Tuesday, June 7, 2011

Women Against Chick Lit: Diane Meier and The Season of Second Chances


“Chick Lit,” writes Diane Meier in a Huffington Post article, “has been used to denigrate a large swath of novels about contemporary life that happen to be written by women.”  As you might guess from the article’s title, “Chick Lit?  Women’s Literature?  Why Not Just...Literature?”, Meier is frustrated—and more than frustrated, she raises the valid question of what it means for our society if books about contemporary domestic life must contain violence or other trauma in order to be taken seriously.

You know Chick Lit when you see it.  The cover is pastel or pink and more often than not contains a martini glass and/or cartoon sketch of a chic woman.  The problem arises when books not intended as “beach reading” end up being marketed in this way.  In other words, you think you’re seeing Chick Lit when you pick up the book, but those who honestly wanted the beach reading will be disappointed, and those who are after substance won’t want to be seen with it.  Such is the scenario Meier describes—and rightly so, as far as I know.

Meier’s first novel, The Season of Second Chances, was published last summer and she was dismayed when reviewers began using “Chick Lit” in relation to the book.  Because the subject of “Chick Lit” as a label necessarily interests me (what young female novelist whose yet-to-be-published books are decidedly domestic wouldn’t be leery?), I read The Season of Second Chances almost as soon as I finished reading Meier’s article.

The first sentence took a strong lead: “It takes a keen eye to tell a false start from a dead end.”  From there, the story of Joy, a first-person narrator, unfolds from the time she leaves her job at Columbia through the start of her new position and new life in Amherst, where she purchases a dilapidated Victorian house.  Although Joy is in her forties, the book is clearly a bildungsroman, a delayed coming of age as she learns, with the help of her handyman boyfriend and her busybody colleague, how to make connections outside her solipsistic shell.

On the whole, I enjoyed the book and found that it contained a few nuggets of interesting thought.  But as with most books, it also contained some choices that didn’t align with my aesthetics.  For one, I tend to write—and prefer—third-person narratives, and at times in Meier’s book I felt the first-person held the story back insofar as the account was too much told and too little felt.  The narrator is, at one point, set to marry a man she has dated for three months when she finds out he has been sleeping with a student of his.  The whole courtship and letdown is rife with emotional potential that gets undercut by the narration.  Granted, the point of the book is that the narrator must learn how to feel, but even the house she purchases, which she clearly feels something about, is relayed through straight up description and detailed accounting. 

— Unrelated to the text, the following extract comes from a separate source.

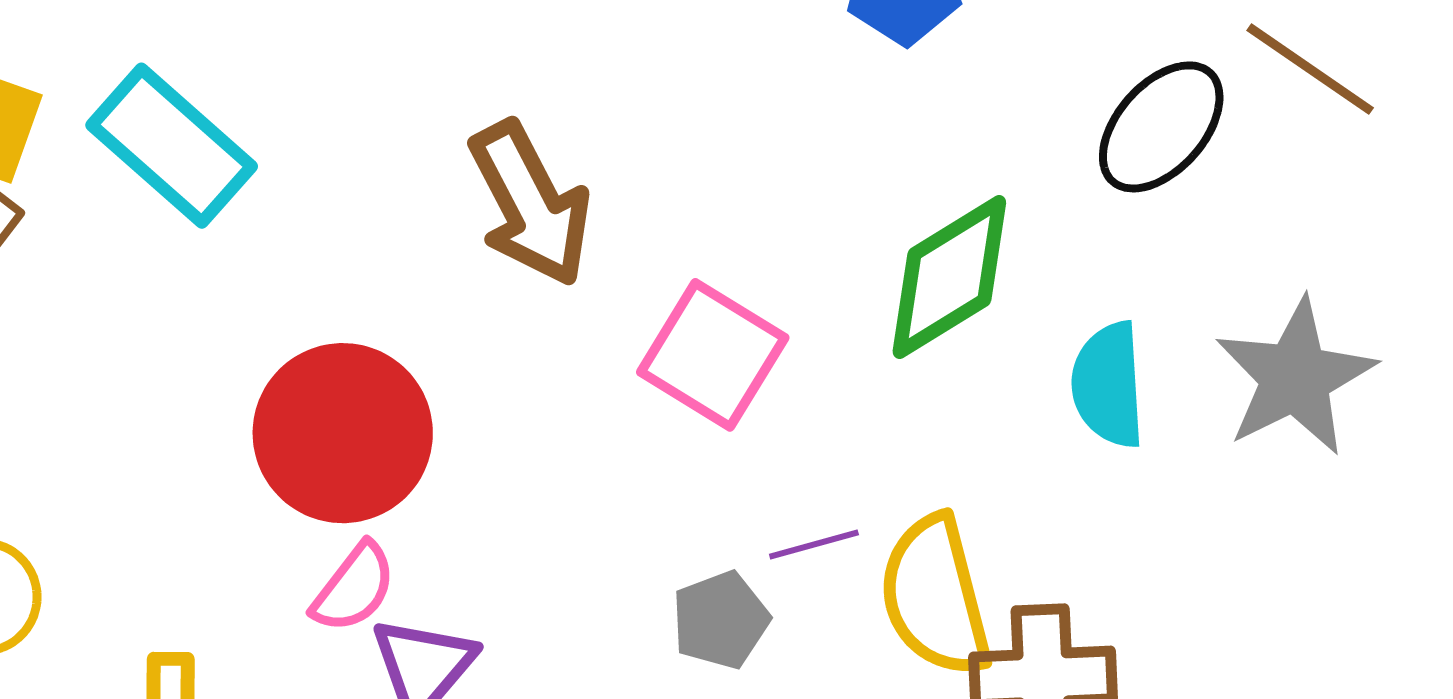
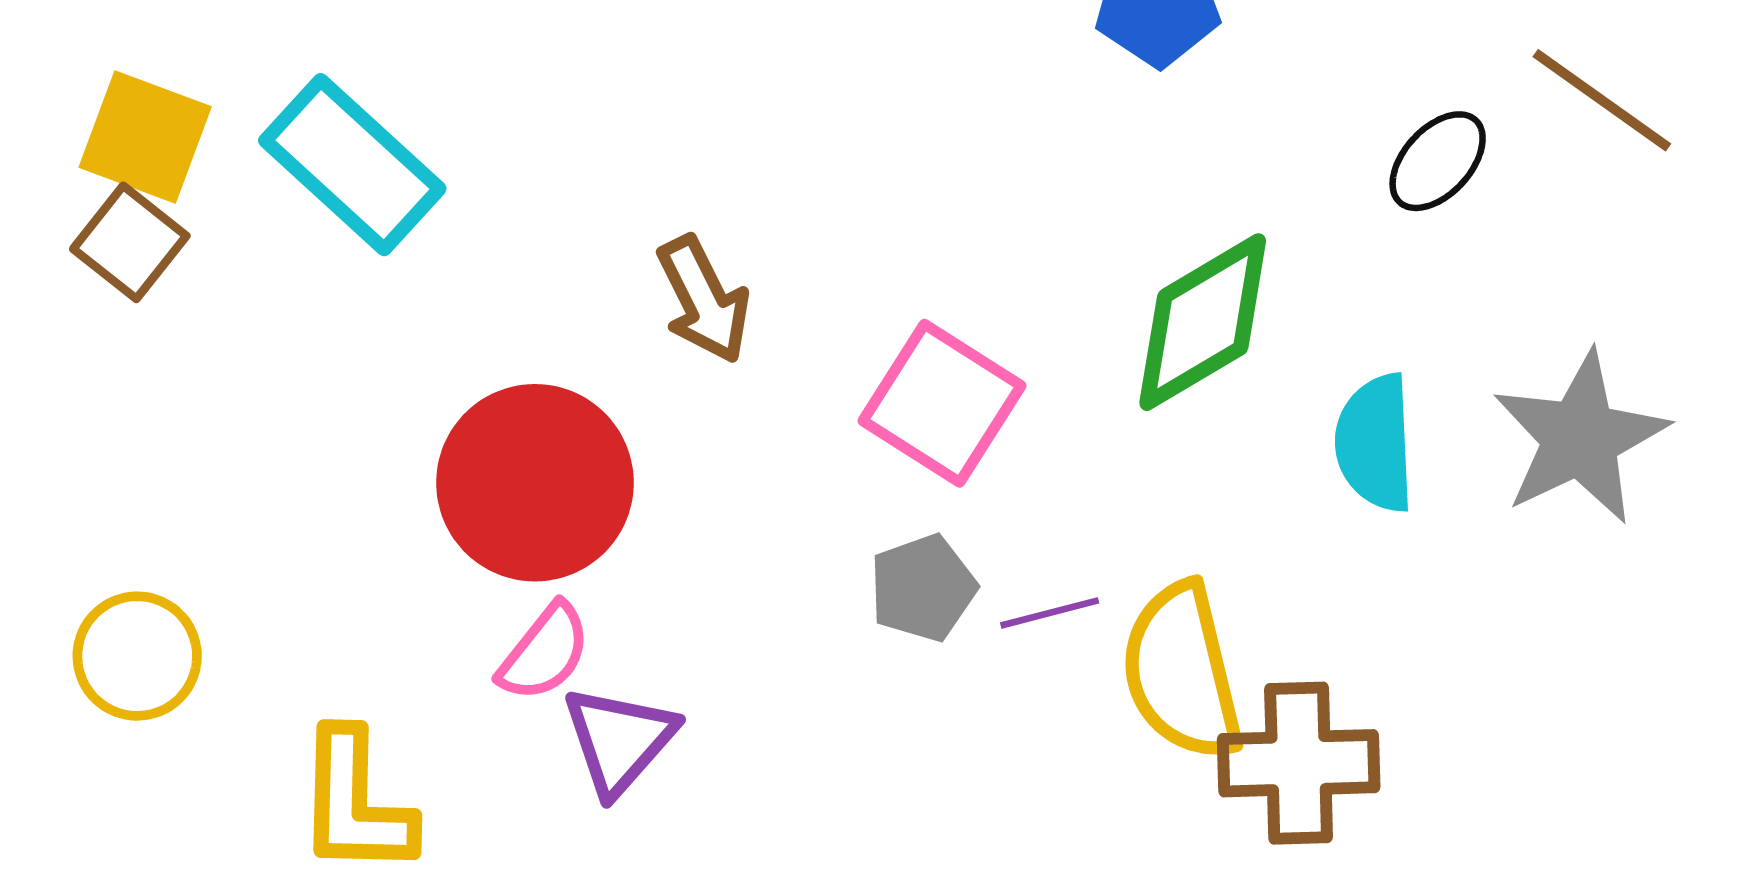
black ellipse: (1161, 127) -> (1438, 161), size x0.7
brown arrow: (530, 204) -> (704, 300), moved, size x0.7
gray pentagon: (721, 620) -> (923, 588), moved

One of Meier’s most well-drawn situations was also one with the most missed potential: the handyman boyfriend is in the clutches of his overbearing, controlling mother, despite that he is 35 years old.  The handyman character and the mother are both well-drawn, and Meier achieves an all-too-real scenario of a family member manipulating another through feelings of loyalty and guilt.  But where I was ready to see this conflict go down, especially since its outcome would directly affect the narrator, Meier brings us to the edge but deftly leads us away again.  No explosion between mother and son; no attempt to deal with the fallout.

But, in my reading, these places of missed potential were small points in the larger question of whether Meier is rightfully indignant about applying the Chick Lit label.  Although it may not be the next immortal literary classic, the book certainly does not deserve to be called Chick Lit, and Meier’s frustrations in her article prove valid.  After all, even if she ultimately moves away from the mother/son conflict, she is dealing with a time-honored theme in the vein of D.H. Lawrence’s Sons and Lovers, or even farther back, Oedipus.  Also, those nuggets of interesting thought make it clear that there is intelligence behind the book and that reading it with an open and alert mind will make the reader expand his—yes, let’s go with ‘his’—thinking about how to balance career and life, community and individualism, the intellect and the body.